--- START ---
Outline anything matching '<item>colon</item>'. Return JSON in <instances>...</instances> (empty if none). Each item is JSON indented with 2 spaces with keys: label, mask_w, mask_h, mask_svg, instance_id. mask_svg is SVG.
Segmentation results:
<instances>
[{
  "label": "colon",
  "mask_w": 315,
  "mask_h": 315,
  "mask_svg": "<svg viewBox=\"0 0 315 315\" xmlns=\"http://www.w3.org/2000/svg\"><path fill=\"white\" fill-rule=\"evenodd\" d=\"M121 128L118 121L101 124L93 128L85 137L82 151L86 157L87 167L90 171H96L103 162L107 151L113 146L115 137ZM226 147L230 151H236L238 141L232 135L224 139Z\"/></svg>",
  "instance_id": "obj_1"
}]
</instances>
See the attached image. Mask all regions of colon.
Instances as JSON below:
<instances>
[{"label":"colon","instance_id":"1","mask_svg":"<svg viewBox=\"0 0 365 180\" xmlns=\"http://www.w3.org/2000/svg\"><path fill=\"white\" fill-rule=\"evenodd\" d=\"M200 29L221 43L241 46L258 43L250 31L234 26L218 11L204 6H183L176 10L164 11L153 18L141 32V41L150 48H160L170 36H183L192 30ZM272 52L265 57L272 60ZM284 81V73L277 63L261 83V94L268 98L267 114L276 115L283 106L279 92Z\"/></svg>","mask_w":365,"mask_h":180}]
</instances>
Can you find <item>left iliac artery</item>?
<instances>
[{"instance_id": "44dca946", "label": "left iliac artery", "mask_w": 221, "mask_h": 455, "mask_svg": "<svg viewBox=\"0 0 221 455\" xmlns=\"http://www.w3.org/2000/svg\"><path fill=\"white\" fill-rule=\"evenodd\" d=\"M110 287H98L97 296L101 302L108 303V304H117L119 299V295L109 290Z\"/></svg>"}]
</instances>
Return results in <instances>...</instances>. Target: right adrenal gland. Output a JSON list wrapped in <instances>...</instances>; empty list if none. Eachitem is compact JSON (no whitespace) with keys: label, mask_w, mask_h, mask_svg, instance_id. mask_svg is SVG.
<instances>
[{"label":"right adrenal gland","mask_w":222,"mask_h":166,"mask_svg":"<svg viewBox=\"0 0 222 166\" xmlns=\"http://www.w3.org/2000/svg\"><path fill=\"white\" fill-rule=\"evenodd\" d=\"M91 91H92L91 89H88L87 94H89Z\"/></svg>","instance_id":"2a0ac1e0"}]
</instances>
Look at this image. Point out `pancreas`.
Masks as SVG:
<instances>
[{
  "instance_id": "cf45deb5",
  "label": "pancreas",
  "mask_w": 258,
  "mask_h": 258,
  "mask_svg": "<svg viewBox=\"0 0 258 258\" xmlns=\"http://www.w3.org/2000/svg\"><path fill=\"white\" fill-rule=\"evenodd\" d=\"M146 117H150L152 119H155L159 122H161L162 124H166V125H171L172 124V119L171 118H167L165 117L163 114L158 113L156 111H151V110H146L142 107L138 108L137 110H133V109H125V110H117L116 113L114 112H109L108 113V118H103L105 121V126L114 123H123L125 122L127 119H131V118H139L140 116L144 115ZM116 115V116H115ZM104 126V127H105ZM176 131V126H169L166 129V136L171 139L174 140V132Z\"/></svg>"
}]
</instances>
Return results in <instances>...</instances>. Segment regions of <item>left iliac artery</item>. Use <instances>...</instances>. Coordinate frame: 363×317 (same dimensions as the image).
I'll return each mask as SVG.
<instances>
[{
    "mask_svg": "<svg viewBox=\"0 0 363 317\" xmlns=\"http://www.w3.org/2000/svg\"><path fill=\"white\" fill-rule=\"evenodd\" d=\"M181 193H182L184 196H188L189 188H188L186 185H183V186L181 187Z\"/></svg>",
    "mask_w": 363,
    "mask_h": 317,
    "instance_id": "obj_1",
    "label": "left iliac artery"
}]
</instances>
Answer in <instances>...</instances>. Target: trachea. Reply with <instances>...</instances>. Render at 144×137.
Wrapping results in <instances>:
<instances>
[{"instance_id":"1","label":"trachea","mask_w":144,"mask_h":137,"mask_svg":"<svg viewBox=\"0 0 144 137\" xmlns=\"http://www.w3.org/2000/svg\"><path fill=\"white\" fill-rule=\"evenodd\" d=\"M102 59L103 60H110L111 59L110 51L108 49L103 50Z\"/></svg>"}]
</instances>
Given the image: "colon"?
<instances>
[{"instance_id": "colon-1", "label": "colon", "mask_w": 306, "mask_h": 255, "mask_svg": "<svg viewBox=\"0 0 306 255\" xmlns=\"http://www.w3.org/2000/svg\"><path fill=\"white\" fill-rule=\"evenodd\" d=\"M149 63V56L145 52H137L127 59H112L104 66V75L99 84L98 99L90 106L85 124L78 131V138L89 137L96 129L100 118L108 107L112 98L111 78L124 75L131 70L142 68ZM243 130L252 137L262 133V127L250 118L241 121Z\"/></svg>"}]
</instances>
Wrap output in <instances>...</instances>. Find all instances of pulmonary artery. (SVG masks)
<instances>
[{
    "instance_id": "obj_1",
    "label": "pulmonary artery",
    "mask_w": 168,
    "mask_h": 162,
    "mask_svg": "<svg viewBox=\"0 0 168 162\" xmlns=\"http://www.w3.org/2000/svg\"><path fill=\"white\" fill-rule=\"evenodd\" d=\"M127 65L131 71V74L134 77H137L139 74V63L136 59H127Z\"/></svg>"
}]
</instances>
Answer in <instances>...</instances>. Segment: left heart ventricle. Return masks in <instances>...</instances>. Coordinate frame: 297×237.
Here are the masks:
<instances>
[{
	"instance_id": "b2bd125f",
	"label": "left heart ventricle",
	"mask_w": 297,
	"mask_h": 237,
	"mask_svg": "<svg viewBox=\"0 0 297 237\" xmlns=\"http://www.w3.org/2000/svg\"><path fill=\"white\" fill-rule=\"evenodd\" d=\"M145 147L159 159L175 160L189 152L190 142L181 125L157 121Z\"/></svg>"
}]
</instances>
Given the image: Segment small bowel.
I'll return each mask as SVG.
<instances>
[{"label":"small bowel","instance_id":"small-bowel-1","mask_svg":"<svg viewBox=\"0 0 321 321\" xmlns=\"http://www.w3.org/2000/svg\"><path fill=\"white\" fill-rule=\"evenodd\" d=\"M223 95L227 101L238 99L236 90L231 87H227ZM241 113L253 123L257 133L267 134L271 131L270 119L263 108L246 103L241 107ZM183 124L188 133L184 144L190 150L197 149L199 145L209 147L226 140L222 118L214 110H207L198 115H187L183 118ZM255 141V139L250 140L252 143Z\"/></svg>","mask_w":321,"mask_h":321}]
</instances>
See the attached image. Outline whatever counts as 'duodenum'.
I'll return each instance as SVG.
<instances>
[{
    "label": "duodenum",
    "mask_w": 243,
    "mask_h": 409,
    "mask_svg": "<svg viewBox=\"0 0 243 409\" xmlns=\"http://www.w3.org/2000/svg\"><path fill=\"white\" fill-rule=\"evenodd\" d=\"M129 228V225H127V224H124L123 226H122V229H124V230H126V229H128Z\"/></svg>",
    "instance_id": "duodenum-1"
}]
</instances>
--- END ---
• **The task**
Set down each line of the data precisely as it appears above.

• **Exercise result**
Outline anything matching '<item>colon</item>'. Return JSON in <instances>...</instances> (empty if none). Each item is JSON indented with 2 spaces with keys: label, mask_w, mask_h, mask_svg, instance_id. mask_svg is SVG.
Segmentation results:
<instances>
[{
  "label": "colon",
  "mask_w": 315,
  "mask_h": 315,
  "mask_svg": "<svg viewBox=\"0 0 315 315\" xmlns=\"http://www.w3.org/2000/svg\"><path fill=\"white\" fill-rule=\"evenodd\" d=\"M121 128L118 121L101 124L93 128L85 137L82 151L86 157L87 167L90 171H96L103 162L107 151L113 146L115 137ZM226 147L230 151H236L238 141L232 135L224 139Z\"/></svg>",
  "instance_id": "obj_1"
}]
</instances>
See the attached image. Mask all regions of colon.
Instances as JSON below:
<instances>
[{"label":"colon","instance_id":"1","mask_svg":"<svg viewBox=\"0 0 365 180\" xmlns=\"http://www.w3.org/2000/svg\"><path fill=\"white\" fill-rule=\"evenodd\" d=\"M200 29L221 43L241 46L258 43L250 31L234 26L218 11L204 6H183L176 10L164 11L153 18L141 32V41L150 48H160L170 36H183L192 30ZM272 52L265 57L272 60ZM284 81V73L277 63L261 83V94L268 98L267 114L276 115L283 106L279 92Z\"/></svg>","mask_w":365,"mask_h":180}]
</instances>
Can you find <item>left iliac artery</item>?
<instances>
[{"instance_id": "44dca946", "label": "left iliac artery", "mask_w": 221, "mask_h": 455, "mask_svg": "<svg viewBox=\"0 0 221 455\" xmlns=\"http://www.w3.org/2000/svg\"><path fill=\"white\" fill-rule=\"evenodd\" d=\"M110 287H98L97 296L101 302L108 303V304H117L119 299V295L109 290Z\"/></svg>"}]
</instances>
Return results in <instances>...</instances>. Target: right adrenal gland. Output a JSON list wrapped in <instances>...</instances>; empty list if none. Eachitem is compact JSON (no whitespace) with keys: label, mask_w, mask_h, mask_svg, instance_id. mask_svg is SVG.
<instances>
[{"label":"right adrenal gland","mask_w":222,"mask_h":166,"mask_svg":"<svg viewBox=\"0 0 222 166\" xmlns=\"http://www.w3.org/2000/svg\"><path fill=\"white\" fill-rule=\"evenodd\" d=\"M91 91H92L91 89H88L87 94H89Z\"/></svg>","instance_id":"2a0ac1e0"}]
</instances>
Look at this image. Point out `pancreas`.
Masks as SVG:
<instances>
[{
  "instance_id": "cf45deb5",
  "label": "pancreas",
  "mask_w": 258,
  "mask_h": 258,
  "mask_svg": "<svg viewBox=\"0 0 258 258\" xmlns=\"http://www.w3.org/2000/svg\"><path fill=\"white\" fill-rule=\"evenodd\" d=\"M146 117H150L152 119H155L159 122H161L162 124H166V125H171L172 124V119L171 118H167L165 117L163 114L158 113L156 111H151V110H146L142 107L138 108L137 110H133V109H125V110H117L116 113L114 112H109L108 113V118H103L105 121V126L114 123H123L125 122L127 119H131V118H139L140 116L144 115ZM116 115V116H115ZM104 126V127H105ZM176 131V126H169L166 129V136L171 139L174 140V132Z\"/></svg>"
}]
</instances>
Return results in <instances>...</instances>. Segment regions of <item>left iliac artery</item>. Use <instances>...</instances>. Coordinate frame: 363×317 (same dimensions as the image).
I'll return each mask as SVG.
<instances>
[{
    "mask_svg": "<svg viewBox=\"0 0 363 317\" xmlns=\"http://www.w3.org/2000/svg\"><path fill=\"white\" fill-rule=\"evenodd\" d=\"M181 193H182L184 196H188L189 188H188L186 185H183V186L181 187Z\"/></svg>",
    "mask_w": 363,
    "mask_h": 317,
    "instance_id": "obj_1",
    "label": "left iliac artery"
}]
</instances>
Answer in <instances>...</instances>. Target: trachea. Reply with <instances>...</instances>. Render at 144×137.
Wrapping results in <instances>:
<instances>
[{"instance_id":"1","label":"trachea","mask_w":144,"mask_h":137,"mask_svg":"<svg viewBox=\"0 0 144 137\" xmlns=\"http://www.w3.org/2000/svg\"><path fill=\"white\" fill-rule=\"evenodd\" d=\"M102 59L103 60H110L111 59L110 51L108 49L103 50Z\"/></svg>"}]
</instances>
Given the image: "colon"?
<instances>
[{"instance_id": "colon-1", "label": "colon", "mask_w": 306, "mask_h": 255, "mask_svg": "<svg viewBox=\"0 0 306 255\" xmlns=\"http://www.w3.org/2000/svg\"><path fill=\"white\" fill-rule=\"evenodd\" d=\"M149 63V56L145 52H137L127 59H112L104 66V75L99 84L98 99L90 106L85 124L78 131V138L89 137L96 129L100 118L108 107L112 98L111 78L124 75L131 70L142 68ZM243 130L252 137L262 133V127L250 118L241 121Z\"/></svg>"}]
</instances>
Wrap output in <instances>...</instances>. Find all instances of pulmonary artery. (SVG masks)
<instances>
[{
    "instance_id": "obj_1",
    "label": "pulmonary artery",
    "mask_w": 168,
    "mask_h": 162,
    "mask_svg": "<svg viewBox=\"0 0 168 162\" xmlns=\"http://www.w3.org/2000/svg\"><path fill=\"white\" fill-rule=\"evenodd\" d=\"M127 65L131 71V74L134 77H137L139 74V63L136 59H127Z\"/></svg>"
}]
</instances>
Answer in <instances>...</instances>. Segment: left heart ventricle. Return masks in <instances>...</instances>. Coordinate frame: 297×237.
Here are the masks:
<instances>
[{
	"instance_id": "b2bd125f",
	"label": "left heart ventricle",
	"mask_w": 297,
	"mask_h": 237,
	"mask_svg": "<svg viewBox=\"0 0 297 237\" xmlns=\"http://www.w3.org/2000/svg\"><path fill=\"white\" fill-rule=\"evenodd\" d=\"M145 147L159 159L175 160L189 152L190 142L181 125L157 121Z\"/></svg>"
}]
</instances>
Given the image: Segment small bowel.
I'll return each mask as SVG.
<instances>
[{"label":"small bowel","instance_id":"small-bowel-1","mask_svg":"<svg viewBox=\"0 0 321 321\" xmlns=\"http://www.w3.org/2000/svg\"><path fill=\"white\" fill-rule=\"evenodd\" d=\"M223 95L227 101L238 99L236 90L231 87H227ZM241 113L253 123L257 133L267 134L271 131L270 119L263 108L246 103L241 107ZM183 124L188 133L184 144L190 150L197 149L199 145L209 147L226 140L222 118L214 110H207L198 115H187L183 118ZM255 141V139L250 140L252 143Z\"/></svg>","mask_w":321,"mask_h":321}]
</instances>
See the attached image. Outline whatever counts as 'duodenum'.
I'll return each instance as SVG.
<instances>
[{
    "label": "duodenum",
    "mask_w": 243,
    "mask_h": 409,
    "mask_svg": "<svg viewBox=\"0 0 243 409\" xmlns=\"http://www.w3.org/2000/svg\"><path fill=\"white\" fill-rule=\"evenodd\" d=\"M129 228V225H127V224H124L123 226H122V229H124V230H126V229H128Z\"/></svg>",
    "instance_id": "duodenum-1"
}]
</instances>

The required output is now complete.